In recent years, there has been a massive influx of British programming taking over American television sets, and British influence only seems to be growing.
But what makes British television, including shows such as “Doctor Who,” “Sherlock” and “Downton Abbey” so appealing to American audiences?
Brutus sophomore Alexis Achterhof believes it’s the quality of shows that are fueling the trend.
“I think a big difference is the production quality is higher in the British shows,” she said. “I feel like a lot of U.S.-based companies are mainly occupied with putting out as many shows as possible until they feel identical. I mean, how many variations of ‘CSI’ and ‘Law and Order’ do we need?”

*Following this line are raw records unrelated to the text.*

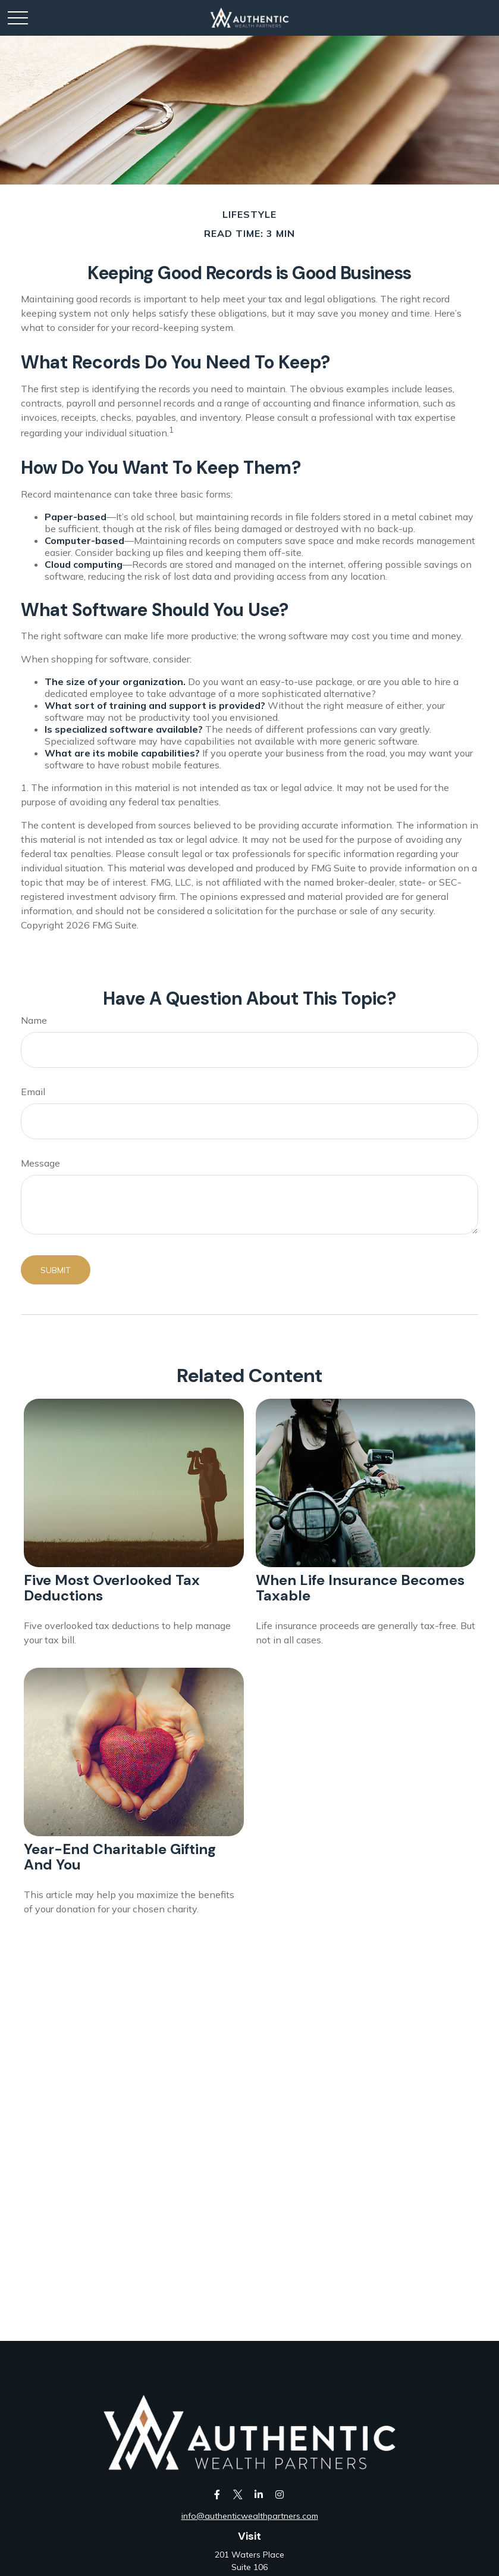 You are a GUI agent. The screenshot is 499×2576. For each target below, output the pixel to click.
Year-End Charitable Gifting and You (120, 1857)
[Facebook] (217, 2494)
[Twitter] (238, 2494)
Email (33, 1092)
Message (40, 1163)
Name (34, 1020)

Achterhof said the creativity aspect is another factor in the British versus American debate.
“British productions put in the time and effort to make appealing and inventive television that people want to watch,” she said.
According to Caitlin Hill, British television adds an educational element to its shows, which keeps viewers watching.
“British television challenges its watchers. It makes the watchers think and they don’t feel the need to dumb it down for them,” the Mount Pleasant sophomore said. “American television often ends up spelling everything out for the watchers, but British programming makes you think and feel at the same time.”
Many popular American television shows are often re-makes or re-imaginings of British programs. The hit sitcom “The Office,” for instance, was developed in the States after producer Ricky Gervais noticed the popularity the show enjoyed in Britain and wanted to test its appeal in America.
For all the critical acclaim British television – and American programs adapted from British TV –have received in the U.S., Fremont senior Tonya Pell, who recently returned from a trip to the U.K., said what Americans see is only the very best the U.K. has to offer. That’s especially true of reality television.
“The reality TV shows (in Britain) are actually worse, in my opinion, and it’s definitely more racy and sexual than American (shows),” she said. “I was watching TV one of the first nights there and they showed explicit body parts on regular television.”
Colorado sophomore Rebecca Bennett, who is not an avid television viewer, has taken interest in British shows.
“Overall, I don’t like watching television because I find it tedious,” she said. “A lot of the American shows are so similar; it’s the same thing over and over again. “But I actually really enjoyed “Sherlock,” it really piqued my interest and has made me want to watch more British shows.”